| Requirement |
Give a verbatim copy of the data, leaving the pictures out.

·····

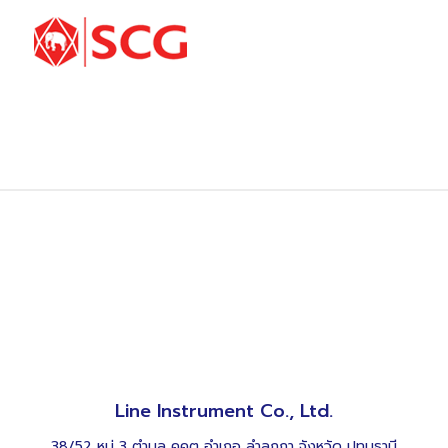
Line Instrument Co., Ltd.
38/52 หมู่ 3 ตำบล คูคต อำเภอ ลำลูกกา จังหวัด ปทุมธานี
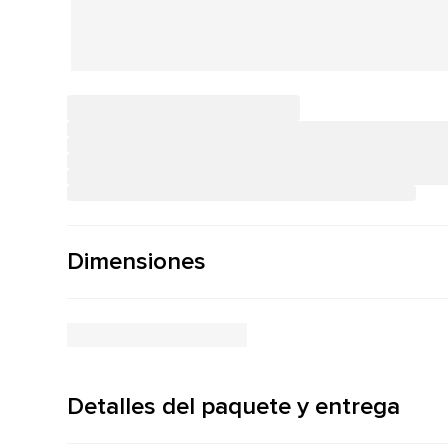
Dimensiones
Detalles del paquete y entrega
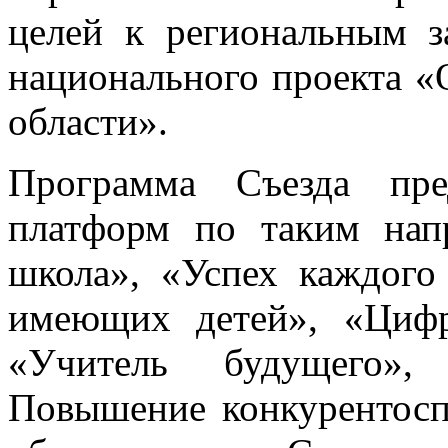
целей к региональным з
национального проекта «
области».
Программа Съезда пре
платформ по таким нап
школа», «Успех каждого
имеющих детей», «Цифро
«Учитель будущего»,
Повышение конкурентосп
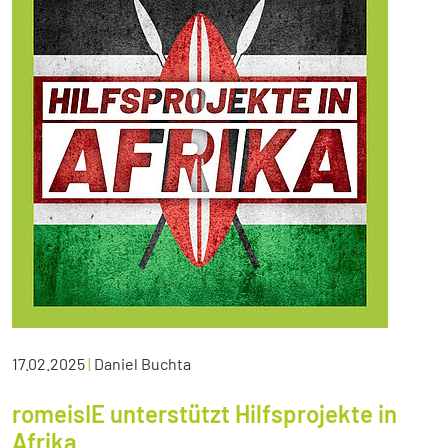
17.02.2025
|
Daniel Buchta
romeisIE unterstützt Hilfsprojekte in
Afrika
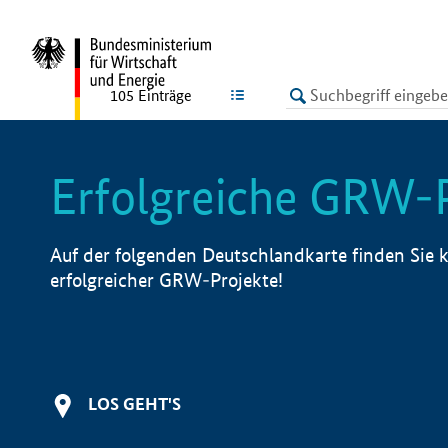
undefined
LISTE
105
Einträge
Erfolgreiche GRW-
Auf der folgenden Deutschlandkarte finden Sie k
erfolgreicher GRW-Projekte!
LOS GEHT'S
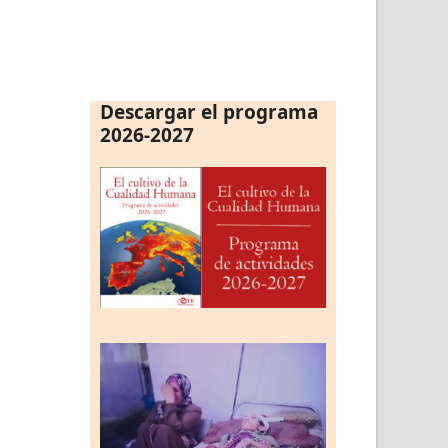
Descargar el programa
2026-2027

·····

| Expected answer |
Line Instrument Co., Ltd.
38/52 หมู่ 3 ตำบล คูคต อำเภอ ลำลูกกา จังหวัด ปทุมธานี
Dimensiones
Detalles del paquete y entrega
целей к региональным з
национального проекта «
области».
Программа Съезда пре
платформ по таким нап
школа», «Успех каждого
имеющих детей», «Цифро
«Учитель будущего»,
Повышение конкурентосп
17.02.2025
|
Daniel Buchta
romeisIE unterstützt Hilfsprojekte in
Afrika
undefined
LISTE
105
Einträge
Erfolgreiche GRW-
Auf der folgenden Deutschlandkarte finden Sie k
erfolgreicher GRW-Projekte!
LOS GEHT'S
Descargar el programa
2026-2027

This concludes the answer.